The maximum shutter speed you can select is two seconds, which doesn’t give you a whole lot of scope for slow shutter speed type shots, but it’s also worth considering that there’s no tripod mount which you’d need to stabilise the camera when shooting with long shutter speeds anyway.

HTC One (A9)
Camera Mode

There are a couple of other settings which can be changed from an icon marked with three small dots. These include photo size, and whether or not the self-timer is on. If you move into the General Settings option from this small menu, you’ll see that you can switch a Grid on to help with composition, and you can select whether or not you want to use the volume button to take an image.

The final option which you can change in this mode is whether or not the flash is switched on. There’s only on, or off, there’s no red-eye reduction mode or anything like that. To turn it on, tap the flash icon in the top left hand corner of the screen.

If you decide to use Camera (as opposed to Pro) mode, then you’ll find that your options are more limited. For instance, you won’t be able to shoot in raw format mode, or change anything such as white balance or shutter speed. You will have access to automatic flash however - where the camera will decide for itself whether or not to activate the flash. In Camera mode you can also use Auto smile capture, Voice capture and Touch to capture if you prefer. Recording a video can be done directly from Camera mode, where it’s not available in Pro mode. There is a smaller video icon directly underneath the camera (or stills) icon - simply press this to record a video. Unlike some other HTC One phones, the (A9) isn’t capable of recording 4K video.

You can either use the front facing camera to take a selfie by selecting Selfie from the camera modes, or clicking on the reverse camera icon while in Camera mode. Either way this will activate selfie mode and you’ll be able to use the front facing camera to take your shot.

HTC One (A9)
Rear of the HTC One (A9)

The HTC One (A9) is generally very quick in operation, with the AF system locking onto a target with ease. On the downside this sometimes means you’re presented with a false positive - where the focusing square turns green to indicate that focus has been achieved - when in reality, focus has been missed. This is most common when you’re trying to shoot close-up shots, rather than during general shooting, so it’s just something to be aware of.

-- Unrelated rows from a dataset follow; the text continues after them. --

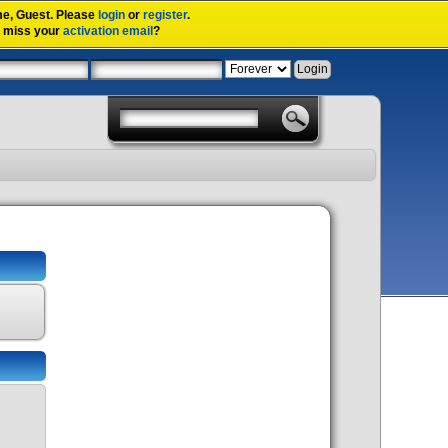
me,
Guest
. Please
login
or
register
.
u miss your
activation email
?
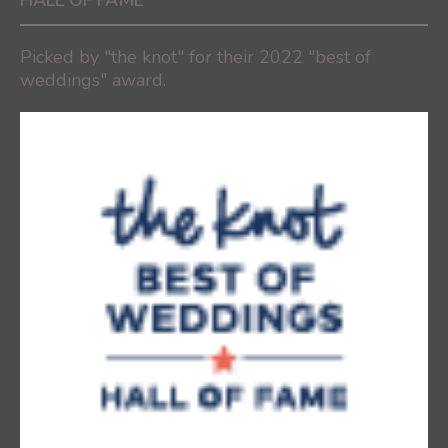
HALL OF FAME
Picked by "the knot" for their 2022 "best of
weddings" award.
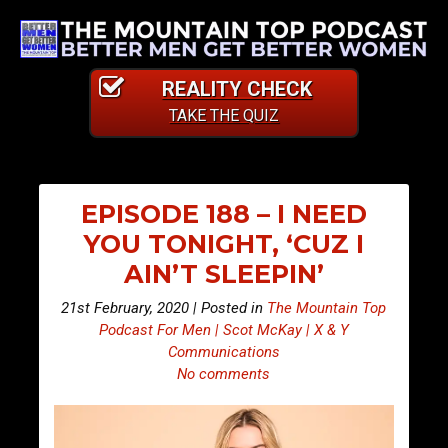
REALITY CHECK
TAKE THE QUIZ
EPISODE 188 – I NEED
YOU TONIGHT, ‘CUZ I
AIN’T SLEEPIN’
21st February, 2020 | Posted in
The Mountain Top
Podcast For Men | Scot McKay | X & Y
Communications
No comments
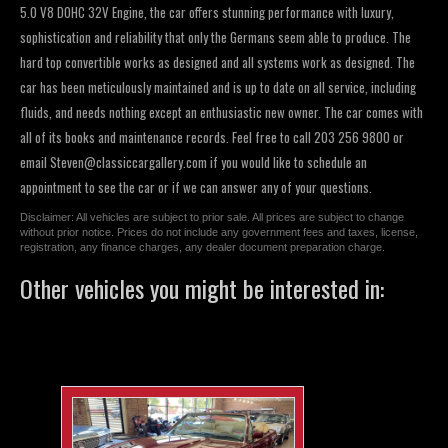
5.0 V8 DOHC 32V Engine, the car offers stunning performance with luxury,
sophistication and reliability that only the Germans seem able to produce. The
hard top convertible works as designed and all systems work as designed. The
car has been meticulously maintained and is up to date on all service, including
fluids, and needs nothing except an enthusiastic new owner. The car comes with
all of its books and maintenance records. Feel free to call 203 256 9800 or
email
Steven@classiccargallery.com
if you would like to schedule an
appointment to see the car or if we can answer any of your questions.
Disclaimer: All vehicles are subject to prior sale. All prices are subject to change
without prior notice. Prices do not include any government fees and taxes, license,
registration, any finance charges, any dealer document preparation charge.
Other vehicles you might be interested in:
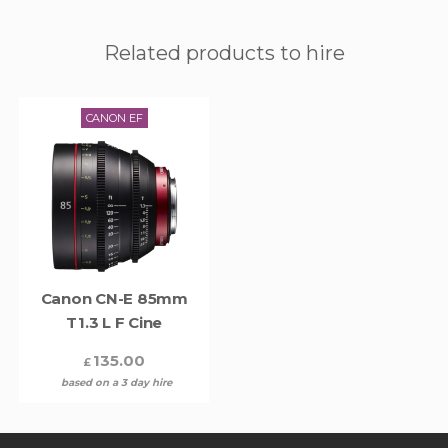
Related products to hire
CANON EF
Canon CN-E 85mm
T1.3 L F Cine
135.00
£
based on a 3 day hire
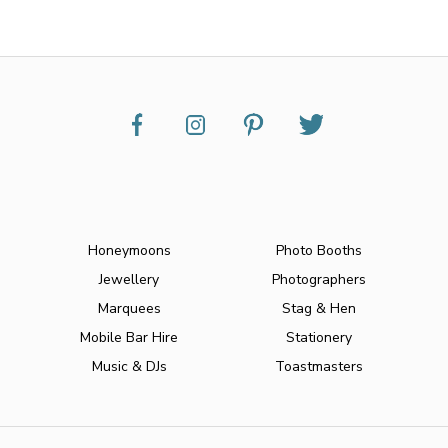
Honeymoons
Photo Booths
Jewellery
Photographers
Marquees
Stag & Hen
Mobile Bar Hire
Stationery
Music & DJs
Toastmasters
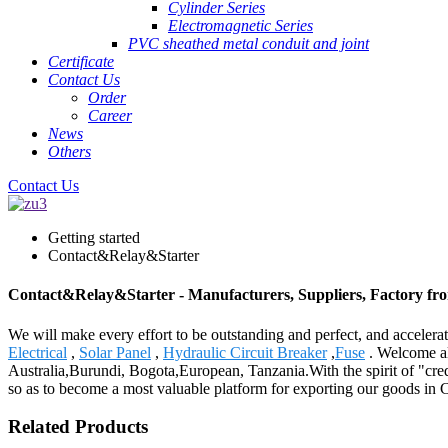
Cylinder Series
Electromagnetic Series
PVC sheathed metal conduit and joint
Certificate
Contact Us
Order
Career
News
Others
Contact Us
Getting started
Contact&Relay&Starter
Contact&Relay&Starter - Manufacturers, Suppliers, Factory fr
We will make every effort to be outstanding and perfect, and accelerat
Electrical
,
Solar Panel
,
Hydraulic Circuit Breaker
,
Fuse
. Welcome all
Australia,Burundi, Bogota,European, Tanzania.With the spirit of "credi
so as to become a most valuable platform for exporting our goods in 
Related Products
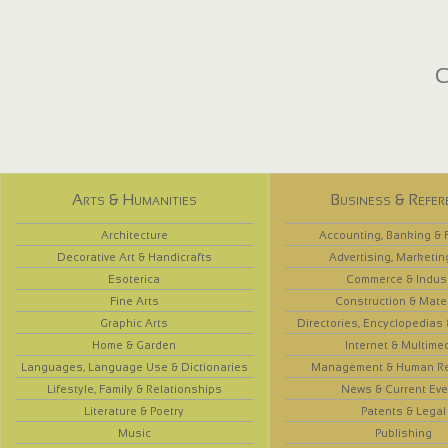
C
Arts & Humanities
Business & Refer
Architecture
Accounting, Banking & 
Decorative Art & Handicrafts
Advertising, Marketin
Esoterica
Commerce & Indus
Fine Arts
Construction & Mate
Graphic Arts
Directories, Encyclopedias
Home & Garden
Internet & Multime
Languages, Language Use & Dictionaries
Management & Human R
Lifestyle, Family & Relationships
News & Current Eve
Literature & Poetry
Patents & Legal
Music
Publishing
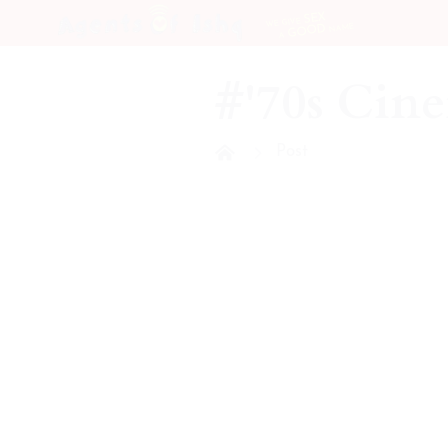
SEX
WE GIVE
NAME
GOOD
A
#'70s Cin
Post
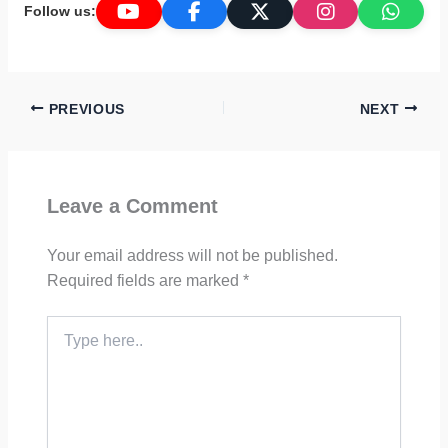
Follow us:
PREVIOUS
NEXT
Leave a Comment
Your email address will not be published.
Required fields are marked
*
Type
here..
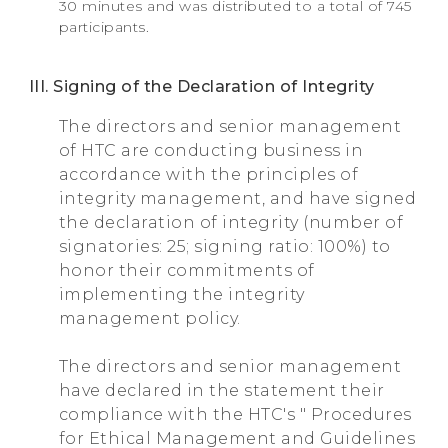
30 minutes and was distributed to a total of 745
participants.
III. Signing of the Declaration of Integrity
The directors and senior management
of HTC are conducting business in
accordance with the principles of
integrity management, and have signed
the declaration of integrity (number of
signatories: 25; signing ratio: 100%) to
honor their commitments of
implementing the integrity
management policy.
The directors and senior management
have declared in the statement their
compliance with the HTC's " Procedures
for Ethical Management and Guidelines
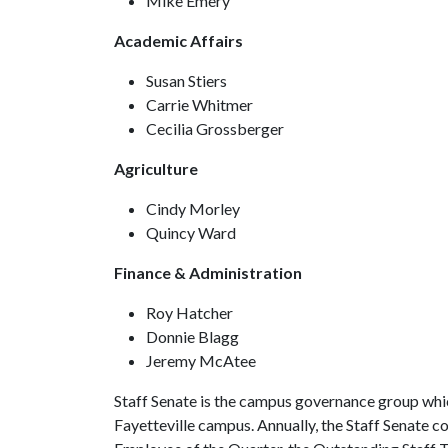
Mike Emery
Academic Affairs
Susan Stiers
Carrie Whitmer
Cecilia Grossberger
Agriculture
Cindy Morley
Quincy Ward
Finance & Administration
Roy Hatcher
Donnie Blagg
Jeremy McAtee
Staff Senate is the campus governance group whi
Fayetteville campus. Annually, the Staff Senate 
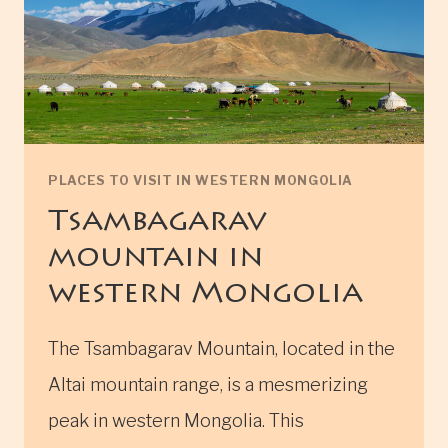
PLACES TO VISIT IN WESTERN MONGOLIA
Tsambagarav
mountain in
western Mongolia
The Tsambagarav Mountain, located in the
Altai mountain range, is a mesmerizing
peak in western Mongolia. This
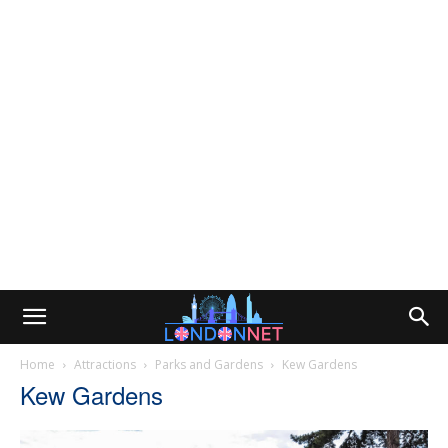
Home
Attractions
Parks and Gardens
Kew Gardens
Kew Gardens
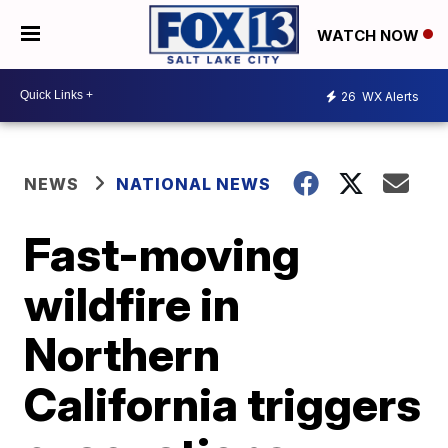
WATCH NOW
26
WX Alerts
NEWS
NATIONAL NEWS
Fast-moving
wildfire in
Northern
California triggers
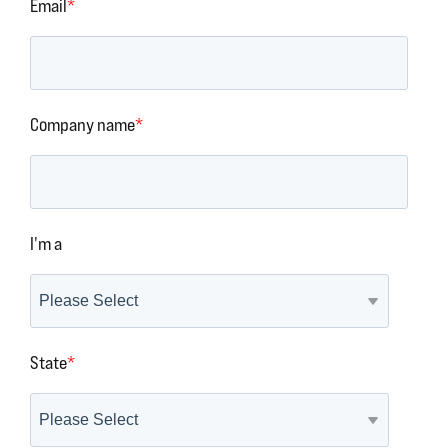
Email
*
Company name
*
I'm a
State
*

Start-up time of the camera from the lock screen is reasonably quick, making it likely that you’ll be able to capture action as it unfolds when you need it to. During testing, the fact that the (A9) uses a slower processor than the M9 wasn’t too evident - however it’s important to remember here we are assessing only the camera itself, and the faster processor may have a greater effect on using the phone overall for other applications.

How you get images from the phone depends on how you stored them in the first place. As you can insert a Micro SD card, if you have a MicroSD card reader you could take out the card and read them that way. Alternatively, you could email or wireless transfer individual photos and videos. The final way is to plug the phone into your computer using a Micro SD cable. The first time you do this, you should be prompted to install the HTC Sync Manager, and every time you plug the phone in it should detect you’ve done that and load up the software. The software allows you to transfer images across to your computer. In practice, it seems to be a little temperamental and doesn’t always recognise that you’ve plugged in the phone, so it may be wiser to use a Micro SD card.